理事

 理事会を構成する構成員である。すべての理事によって理事会が組織され、理事会において非営利組織の各種業務執行の決定が決議される。理事は理事会の構成員にすぎないので、理事であるというだけで業務執行の権限および代表権が与えられるわけではない。ただし、これは法人の機関設計によって異なる。一般に代表権限は理事会の決議によって選定された代表理事に付与され、代表理事は非営利組織の業務に関する一切の裁判上または裁判外の行為をする権限を有することとなる。法律で定められた理事会の決議事項を除いて、日常的な業務執行の意思決定は代表理事が行うのが通常である(代表理事のほか、業務を執行する理事を選定することもできる。)。業務執行理事は委譲された業務権限の範囲内において業務を執行する。ところで、組織によっては、代表理事の名称を用いずに、職制として理事長や会長を置いているところも多い。代表理事という名称を使っていなかったとしても、代表理事以外の理事に理事長その他法人を代表する権限を有するものと認められる名称が付されている場合には、当該理事がした行為について、善意の第三者に対してその責任を負うこととなる。非営利組織には各種の形態があるが、ここでは代表的な非営利組織として、一般社団・財団法人、公益社団・財団法人の理事について示しておく。一般社団法人にあっては、理事会は任意機関であるので(理事会を設置しないこともできる。)、その場合は、定款に定めがある場合を除き、理事が一般社団法人の業務を執行する業務執行機関となる。また、理事は一般社団法人を代表する者であり、理事が2人以上ある場合には、各自が一般社団法人を代表する。つまり、すべての理事が対外的な代表権を有する者となる。なお、理事会を設置しない一般社団法人では、1人または2人以上の理事を置かなければならない。ただし、ほかに代表理事その他一般社団法人を代表する者を定めた場合は、その者が法人を代表する権限を有し、他の理事は代表権を失う。一般社団法人で理事会を設置する場合は、3人以上の理事を置かなければならない。このとき、理事は理事会の構成員となり、理事会を設置しない一般社団法人のように、理事というだけで業務執行の権限および代表権が与えられるわけではない。理事会が設置された場合は、理事のなかから代表理事を選定しなければならないので、代表理事が一般社団法人の業務執行権限および代表権を有する者となる。一般財団法人、公益社団・財団法人の理事は、上記の理事会を設置する一般社団法人と同じである。

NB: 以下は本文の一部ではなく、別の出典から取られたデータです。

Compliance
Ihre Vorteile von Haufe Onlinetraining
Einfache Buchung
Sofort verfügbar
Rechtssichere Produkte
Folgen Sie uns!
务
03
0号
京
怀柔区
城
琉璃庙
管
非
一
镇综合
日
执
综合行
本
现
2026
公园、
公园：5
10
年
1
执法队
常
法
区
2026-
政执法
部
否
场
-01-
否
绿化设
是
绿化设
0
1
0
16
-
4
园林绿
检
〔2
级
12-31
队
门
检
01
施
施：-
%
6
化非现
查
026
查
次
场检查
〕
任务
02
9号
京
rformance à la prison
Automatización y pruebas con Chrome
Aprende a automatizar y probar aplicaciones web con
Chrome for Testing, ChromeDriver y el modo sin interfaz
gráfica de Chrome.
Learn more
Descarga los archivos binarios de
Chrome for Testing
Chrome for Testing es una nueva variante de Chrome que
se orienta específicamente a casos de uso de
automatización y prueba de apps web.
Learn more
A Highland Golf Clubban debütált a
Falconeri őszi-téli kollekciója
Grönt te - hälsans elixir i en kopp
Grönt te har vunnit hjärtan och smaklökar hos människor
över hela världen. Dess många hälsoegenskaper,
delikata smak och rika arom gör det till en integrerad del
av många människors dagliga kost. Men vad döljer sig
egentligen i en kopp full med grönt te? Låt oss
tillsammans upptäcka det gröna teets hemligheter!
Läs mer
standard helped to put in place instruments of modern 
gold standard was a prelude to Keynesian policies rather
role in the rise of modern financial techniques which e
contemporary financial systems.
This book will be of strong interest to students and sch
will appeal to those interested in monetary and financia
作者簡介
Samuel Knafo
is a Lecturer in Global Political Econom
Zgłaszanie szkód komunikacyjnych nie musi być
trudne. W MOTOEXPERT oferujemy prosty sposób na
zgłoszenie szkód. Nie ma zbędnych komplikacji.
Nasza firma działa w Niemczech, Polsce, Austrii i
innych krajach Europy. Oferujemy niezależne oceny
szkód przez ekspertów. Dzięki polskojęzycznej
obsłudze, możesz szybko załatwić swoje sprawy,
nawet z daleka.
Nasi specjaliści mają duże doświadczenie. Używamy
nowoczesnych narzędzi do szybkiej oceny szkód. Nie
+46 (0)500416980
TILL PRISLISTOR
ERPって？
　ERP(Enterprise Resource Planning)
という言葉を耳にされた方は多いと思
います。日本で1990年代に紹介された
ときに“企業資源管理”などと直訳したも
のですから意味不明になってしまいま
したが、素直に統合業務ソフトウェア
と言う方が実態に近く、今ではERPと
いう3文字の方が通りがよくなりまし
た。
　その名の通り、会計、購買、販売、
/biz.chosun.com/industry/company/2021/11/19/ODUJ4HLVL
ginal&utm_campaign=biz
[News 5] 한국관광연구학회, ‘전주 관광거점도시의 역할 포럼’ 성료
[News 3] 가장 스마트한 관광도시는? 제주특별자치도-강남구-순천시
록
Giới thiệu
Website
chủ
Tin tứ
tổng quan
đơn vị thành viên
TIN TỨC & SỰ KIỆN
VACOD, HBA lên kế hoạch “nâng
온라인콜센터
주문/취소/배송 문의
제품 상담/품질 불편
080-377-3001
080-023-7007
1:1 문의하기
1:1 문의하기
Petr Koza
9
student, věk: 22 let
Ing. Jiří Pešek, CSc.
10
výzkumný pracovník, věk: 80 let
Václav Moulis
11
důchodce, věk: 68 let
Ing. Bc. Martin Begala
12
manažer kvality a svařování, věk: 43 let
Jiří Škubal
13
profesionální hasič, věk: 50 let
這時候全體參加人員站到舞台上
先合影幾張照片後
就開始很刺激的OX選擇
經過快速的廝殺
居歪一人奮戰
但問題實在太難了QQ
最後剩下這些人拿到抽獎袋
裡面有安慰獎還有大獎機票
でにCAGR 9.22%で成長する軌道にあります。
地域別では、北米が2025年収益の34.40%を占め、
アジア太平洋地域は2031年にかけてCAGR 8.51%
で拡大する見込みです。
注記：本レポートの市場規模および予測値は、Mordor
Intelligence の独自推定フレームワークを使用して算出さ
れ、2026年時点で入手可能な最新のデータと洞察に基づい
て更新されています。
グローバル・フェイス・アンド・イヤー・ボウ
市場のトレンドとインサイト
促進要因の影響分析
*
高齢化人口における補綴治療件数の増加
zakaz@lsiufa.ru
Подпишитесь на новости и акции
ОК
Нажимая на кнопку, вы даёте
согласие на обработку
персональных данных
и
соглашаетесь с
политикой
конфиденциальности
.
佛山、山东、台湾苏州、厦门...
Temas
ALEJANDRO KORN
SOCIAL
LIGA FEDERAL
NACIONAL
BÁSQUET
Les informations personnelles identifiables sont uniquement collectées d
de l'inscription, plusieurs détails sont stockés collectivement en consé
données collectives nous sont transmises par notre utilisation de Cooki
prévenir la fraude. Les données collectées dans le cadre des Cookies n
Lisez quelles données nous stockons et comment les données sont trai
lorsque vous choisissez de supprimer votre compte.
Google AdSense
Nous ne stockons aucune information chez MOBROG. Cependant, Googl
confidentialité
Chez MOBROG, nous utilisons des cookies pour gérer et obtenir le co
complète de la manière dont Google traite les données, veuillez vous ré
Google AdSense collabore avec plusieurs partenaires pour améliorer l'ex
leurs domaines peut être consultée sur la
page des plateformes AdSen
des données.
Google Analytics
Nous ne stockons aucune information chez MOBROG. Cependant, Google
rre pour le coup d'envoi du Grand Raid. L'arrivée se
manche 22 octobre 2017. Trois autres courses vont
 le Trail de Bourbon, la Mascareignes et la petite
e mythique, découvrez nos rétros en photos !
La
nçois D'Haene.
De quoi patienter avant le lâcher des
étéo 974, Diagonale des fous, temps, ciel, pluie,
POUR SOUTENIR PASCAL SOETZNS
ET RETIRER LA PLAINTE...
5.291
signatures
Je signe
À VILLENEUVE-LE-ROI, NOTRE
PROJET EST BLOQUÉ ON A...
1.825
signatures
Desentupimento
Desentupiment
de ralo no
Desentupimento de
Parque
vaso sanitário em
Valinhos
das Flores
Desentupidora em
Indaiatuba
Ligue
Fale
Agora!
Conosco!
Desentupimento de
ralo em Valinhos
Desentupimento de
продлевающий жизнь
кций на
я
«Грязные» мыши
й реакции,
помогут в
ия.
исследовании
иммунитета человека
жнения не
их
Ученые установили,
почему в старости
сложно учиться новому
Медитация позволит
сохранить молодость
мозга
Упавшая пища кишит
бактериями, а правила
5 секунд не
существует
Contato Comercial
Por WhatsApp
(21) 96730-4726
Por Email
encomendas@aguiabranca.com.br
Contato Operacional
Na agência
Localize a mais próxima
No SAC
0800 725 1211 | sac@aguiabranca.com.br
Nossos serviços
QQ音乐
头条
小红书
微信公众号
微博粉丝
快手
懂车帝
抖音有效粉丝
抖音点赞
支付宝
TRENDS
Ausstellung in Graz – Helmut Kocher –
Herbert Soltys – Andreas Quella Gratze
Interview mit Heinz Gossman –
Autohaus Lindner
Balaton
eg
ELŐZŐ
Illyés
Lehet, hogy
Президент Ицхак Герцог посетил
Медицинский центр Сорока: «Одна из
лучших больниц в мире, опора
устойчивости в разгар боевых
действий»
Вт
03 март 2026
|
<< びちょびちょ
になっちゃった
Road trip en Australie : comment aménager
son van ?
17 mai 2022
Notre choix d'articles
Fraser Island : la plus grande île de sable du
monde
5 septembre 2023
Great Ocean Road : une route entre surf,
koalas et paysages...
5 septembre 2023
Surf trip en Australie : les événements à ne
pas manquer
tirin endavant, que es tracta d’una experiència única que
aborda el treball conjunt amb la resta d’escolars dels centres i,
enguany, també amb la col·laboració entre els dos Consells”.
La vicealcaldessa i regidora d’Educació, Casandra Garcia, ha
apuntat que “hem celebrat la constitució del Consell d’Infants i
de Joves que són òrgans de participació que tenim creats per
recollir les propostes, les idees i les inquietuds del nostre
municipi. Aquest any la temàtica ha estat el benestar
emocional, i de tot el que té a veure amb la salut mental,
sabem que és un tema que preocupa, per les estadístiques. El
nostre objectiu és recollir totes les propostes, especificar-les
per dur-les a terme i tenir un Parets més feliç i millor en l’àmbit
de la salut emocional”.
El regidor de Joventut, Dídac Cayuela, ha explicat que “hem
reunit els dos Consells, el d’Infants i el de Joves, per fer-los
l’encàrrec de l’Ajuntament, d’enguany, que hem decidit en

 理事の解任、任期については、一般社団法人、公益社団法人の理事は社員総会の決議によって選任され、いつでも社員総会の決議で解任することができる。一方、一般財団法人、公益財団法人の理事は評議員会の決議によって選任されるが、評議員会の決議によって理事を解任する場合は、法律で定められた解任の要件を満たす必要がある。また、理事の任期(理事の交代)は、一般社団法人、公益社団法人では、選任後2年以内に終了する事業年度のうち最終のものに関する定時社員総会の終結の時までとされるが、定款または社員総会の決議によって、その任期を短縮することを妨げるものではない。一般財団法人、公益財団法人であれば前文の「定時社員総会」を「評議員会」に、「定款又は社員総会の決議」を「定款」と読み替えて適用される。